Вызов был неожиданным и не на шутку удивил Великого мужа. Не то что обеспокоил, нет, беспокоиться Богдану по вверенным ему делам было не о чем, дела шли сообразно. Конечно, мелких несуразностей хватало, но из-за них молодой князь Сосипатр Второй, призвавший Богдана уж вовсе вечером, вряд ли бы стал лишать Главного цензора заслуженного отдыха в кругу семьи — новый правитель был энергичен, но воистину человеколюбив. Он сменил на престоле Фотия без малого три года назад; властительный старец, в минуту просветления отрекшись в пользу наследника, ныне жил-поживал в свое удовольствие то в одном дворцовом комплексе, то в другом, время от времени попущением Божьим вспоминая о своих былых многотрудных обязанностях и созывая журналистов, дабы выступить перед ними со странными советами, относящимися до лучшего обустройства улусных дел. Из уважения к былым заслугам Фотию в ответ сочувственно кивали, но взять в толк, чего, собственно, отставной владыка желает, ни разу толком не смогли.
О Сосипатре же говорили, что он мелочной опекой подчиненным отнюдь не докучает и по пустякам не дергает; когда Сосипатр, еще в бытность свою наследником, набирался ума-разума на должности начальника Палаты народного просвещения, Богдан несколько раз встречался с ним по делам и знал, что разговоры эти — сугубая истина. То же, что князь призвал подчиненных в столь поздний час, могло означать лишь одно — срочность дела необыкновенную; спозаранку, видать, князь еще и сам о нем не ведал, а проведав, не смог ждать даже до утра первицы.
Предъявив в надлежащих местах надлежащие верительные бирки дежурным вэйбинам[19], Богдан по галерее Нарастающего Сосредоточения поспешил к залу Внутренних Бдений. Это было относительно небольшое помещение; бдения здесь и впрямь происходили только внутренние, строго междусобойные и доверительные. Продолговатый овальный стол стоял посередь квадратной залы, тяжелые занавеси до половины прикрывали широкие окна, выходившие на заснеженные шири Суомского залива. На стене за председательским местом висели большие, весьма искусно выписанные портреты Конфуция и Александра Невского. При достославном Фотии стену украшал единственно лик Конфуция, Александра же повесили недавно по личному распоряжению молодого князя; недоброжелатели, коих, увы, всегда и у всех хватает, уже успели объяснить эту перемену неразумным стремлением нового правителя преувеличить роль Александрийского улуса и населяющих его народностей в деле образования и укрепления Ордуси — а то и, страшно сказать, желанием обидеть иные населяющие империю народы. Богдан же не видел в нововведении ничего срамного. Из песни слова не выкинешь. Ордусь образовалась и начала расцветать задолго до того, как объединилась с Цветущей Срединой, а не наоборот; благодетельное же учение великого мудреца — благодетельное, кто ж спорит! — всерьез стало оказывать влияние на ордусские дела лишь после объединения. Умалять значимость древнего учения никто не собирался, но и забывать о своем вкладе и своих достижениях — невместно.

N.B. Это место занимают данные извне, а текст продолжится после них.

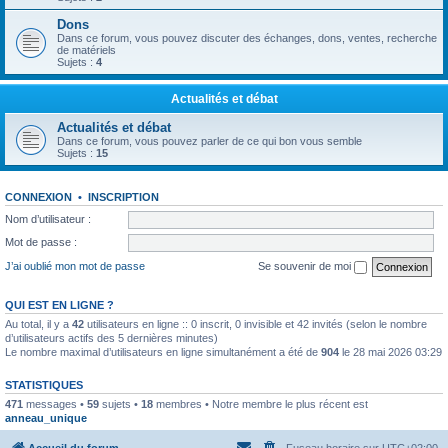
Dons
Dans ce forum, vous pouvez discuter des échanges, dons, ventes, recherche
de matériels
Sujets :
4
Actualités et débat
Actualités et débat
Dans ce forum, vous pouvez parler de ce qui bon vous semble
Sujets :
15
CONNEXION
•
INSCRIPTION
Nom d’utilisateur :
Mot de passe :
J’ai oublié mon mot de passe
Se souvenir de moi
QUI EST EN LIGNE ?
Au total, il y a
42
utilisateurs en ligne :: 0 inscrit, 0 invisible et 42 invités (selon le nombre
d’utilisateurs actifs des 5 dernières minutes)
Le nombre maximal d’utilisateurs en ligne simultanément a été de
904
le 28 mai 2026 03:29
STATISTIQUES
471
messages •
59
sujets •
18
membres • Notre membre le plus récent est
anneau_unique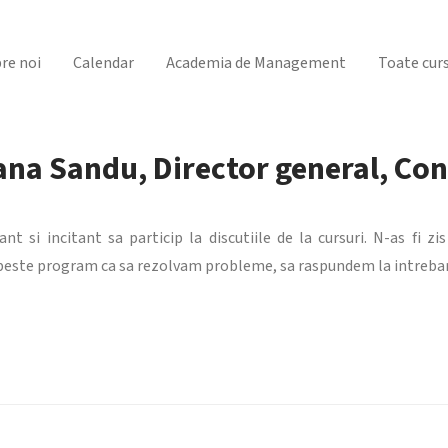
re noi
Calendar
Academia de Management
Toate curs
na Sandu, Director general, Co
t si incitant sa particip la discutiile de la cursuri. N-as fi zi
peste program ca sa rezolvam probleme, sa raspundem la intrebari s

Богдан припозднился. За столом уже сидели два сановника; при появлении Богдана оба коротко привстали и поклонились слегка, как и полагается добрым коллегам в обстановке нецеремониальной. Минфа, остановившись на пороге, ответил тем же, а уж после прошел к столу.
Состав участников бдения настораживал. Слева от Богдана, сцепив пухлые пальцы рук и глядя прямо перед собой полуприкрытыми раскосыми глазами, восседал с виду бесстрастный, но чем-то, похоже, глубоко озабоченный глава улусного Управления внутренней охраны Серик Жусупонич Гадаборцев; Богдан не был с ним короток, но знал как прекрасного, вдумчивого работника, хранителя безопасности милостью Божией. Напротив расположился, с несколько искусственной непринужденностью положив ногу на ногу, субтильный и нервный цзиньши[20]физико-технических наук Илья Петрович Трусецкий, начальник Управления казенных мастерских[21]; его Управление руководило всем государственным сектором экономики улуса, в частности системой высокоуровневых производств — таких как атомная энергетика, ракетостроение и перспективные разработки, гражданские и военные. В сих областях, столь же для великого государства насущных, сколь и изощренных, Александрийский улус был главной кузницей Ордуси.